2) I imagine consequences to be minimal to either of you (if present at all), besides the hopefully obvious fact that you won't be ready to compete for larger fMRI work without it.

That said, while there are always exceptions I wouldn't worry too much about starting a scanning study right now. Tons of scanning studies are being run right now. Given we're less concerned about surface transmission at this point, risk actually seems like it would be lower than many other types of research as long as protocols are in place. We've been back up and running since August without incident and I know others in the same boat. It might be <slightly> different if you are at one of the handful of places with a scanner actually in the psych department where you might not have as much capacity or experience sterilizing the heck out of things like a traditional hospital radiology setting would. If your interests have shifted and you are just less excited about scanning, that is another matter.

Feel free to PM me if you want to discuss in more detail. I admit I'm a bit puzzled by the programming challenges since adapting a behavioral task for fMRI is normally pretty straightforward. Is it an issue of the task length being variable so you need to feed task info back to the scanning computer to modulate the sequence? That can be a nightmare and most of the time we usually just change the task to avoid having to do it (though in some cases that is admittedly not possible). This is very much in my wheelhouse so I'm happy to offer pointers if I can. I mostly use E-prime, so I'm less useful with actual coding if you are using PsychoPy or PsychToolbox but am happy to help think through things at a conceptual level.
Thanks for your advice and insight! This makes me feel a lot better about the situation. I know in the end it will all be okay and that the world keeps on going, but it's reassuring that probably the biggest implications would be future grants on imaging (which I am totally okay with, given that the pandemic kind of pushed my training and interests in an entirely different direction anyways).

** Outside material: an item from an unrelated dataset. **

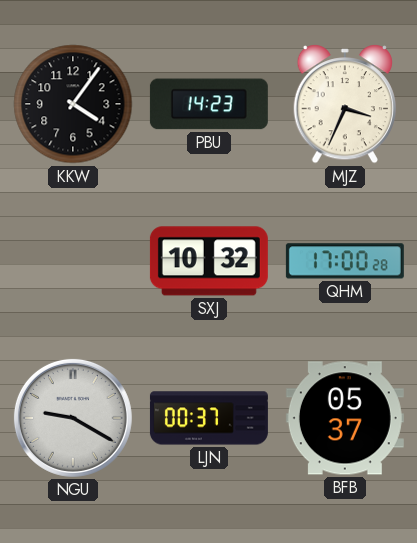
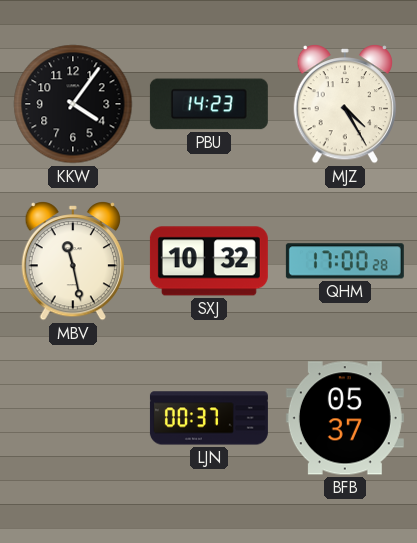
MJZ: 3:34 -> 4:25
MBV: none -> 11:28
NGU: 9:20 -> none
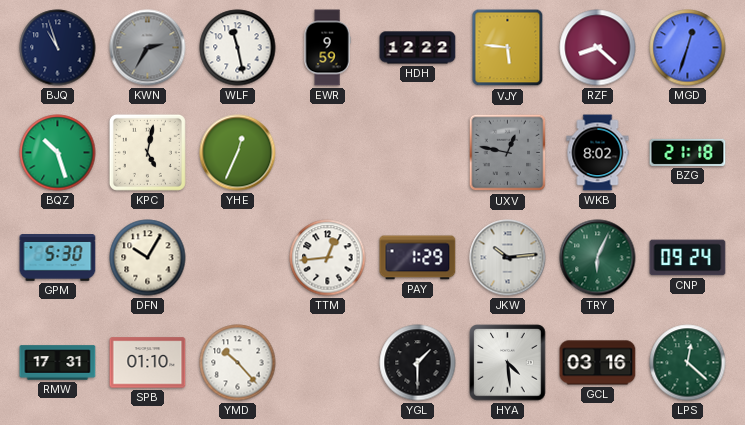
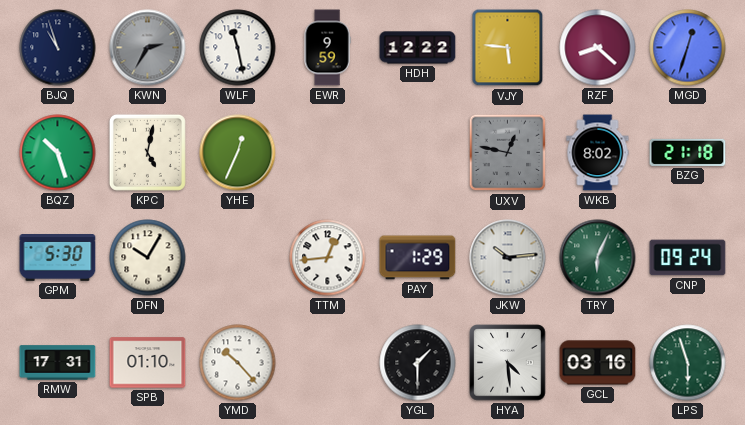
LPS: 12:22 -> 5:57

No need to go into too much detail about the task I think RN but basically it was not originally designed in e-prime or psychopy (huge mistake) but another software entirely which makes taking it to these software a nightmare. The timing is entirely off (stimuli presented for too short of a period for BOLD in the behavioral version; also the timing not set well to being easily broken into typical run lengths) and we would change a lot of the stimuli anyways, so unfortunately besides having a task concept the design process is pretty much starting from scratch. I talked with a former post-doc who was kind of stumped about what to do (and they have a lot of task building experience in general) so that raised a red flag for me lol.